- _The task_: Your reply is to be the lines below, exactly as written, with images omitted.

Transcribed page contents
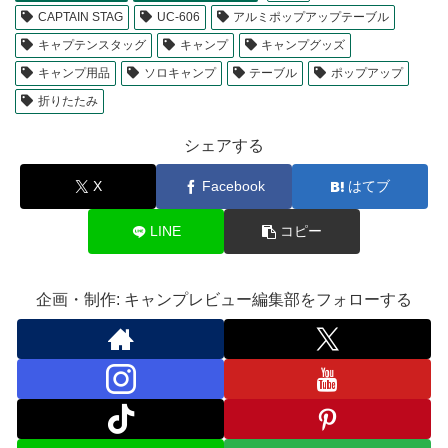
CAPTAIN STAG
UC-606
アルミポップアップテーブル
キャプテンスタッグ
キャンプ
キャンプグッズ
キャンプ用品
ソロキャンプ
テーブル
ポップアップ
折りたたみ
シェアする
X
Facebook
はてブ
LINE
コピー
企画・制作: キャンプレビュー編集部をフォローする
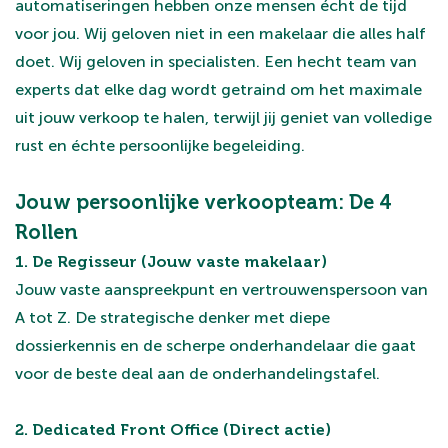
automatiseringen hebben onze mensen écht de tijd
voor jou. Wij geloven niet in een makelaar die alles half
doet. Wij geloven in specialisten. Een hecht team van
experts dat elke dag wordt getraind om het maximale
uit jouw verkoop te halen, terwijl jij geniet van volledige
rust en échte persoonlijke begeleiding.
Jouw persoonlijke verkoopteam: De 4
Rollen
1. De Regisseur (Jouw vaste makelaar)
Jouw vaste aanspreekpunt en vertrouwenspersoon van
A tot Z. De strategische denker met diepe
dossierkennis en de scherpe onderhandelaar die gaat
voor de beste deal aan de onderhandelingstafel.
2. Dedicated Front Office (Direct actie)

- _Task response_:
CAPTAIN STAG
UC-606
アルミポップアップテーブル
キャプテンスタッグ
キャンプ
キャンプグッズ
キャンプ用品
ソロキャンプ
テーブル
ポップアップ
折りたたみ
シェアする
X
Facebook
はてブ
LINE
コピー
企画・制作: キャンプレビュー編集部をフォローする
automatiseringen hebben onze mensen écht de tijd
voor jou. Wij geloven niet in een makelaar die alles half
doet. Wij geloven in specialisten. Een hecht team van
experts dat elke dag wordt getraind om het maximale
uit jouw verkoop te halen, terwijl jij geniet van volledige
rust en échte persoonlijke begeleiding.
Jouw persoonlijke verkoopteam: De 4
Rollen
1. De Regisseur (Jouw vaste makelaar)
Jouw vaste aanspreekpunt en vertrouwenspersoon van
A tot Z. De strategische denker met diepe
dossierkennis en de scherpe onderhandelaar die gaat
voor de beste deal aan de onderhandelingstafel.
2. Dedicated Front Office (Direct actie)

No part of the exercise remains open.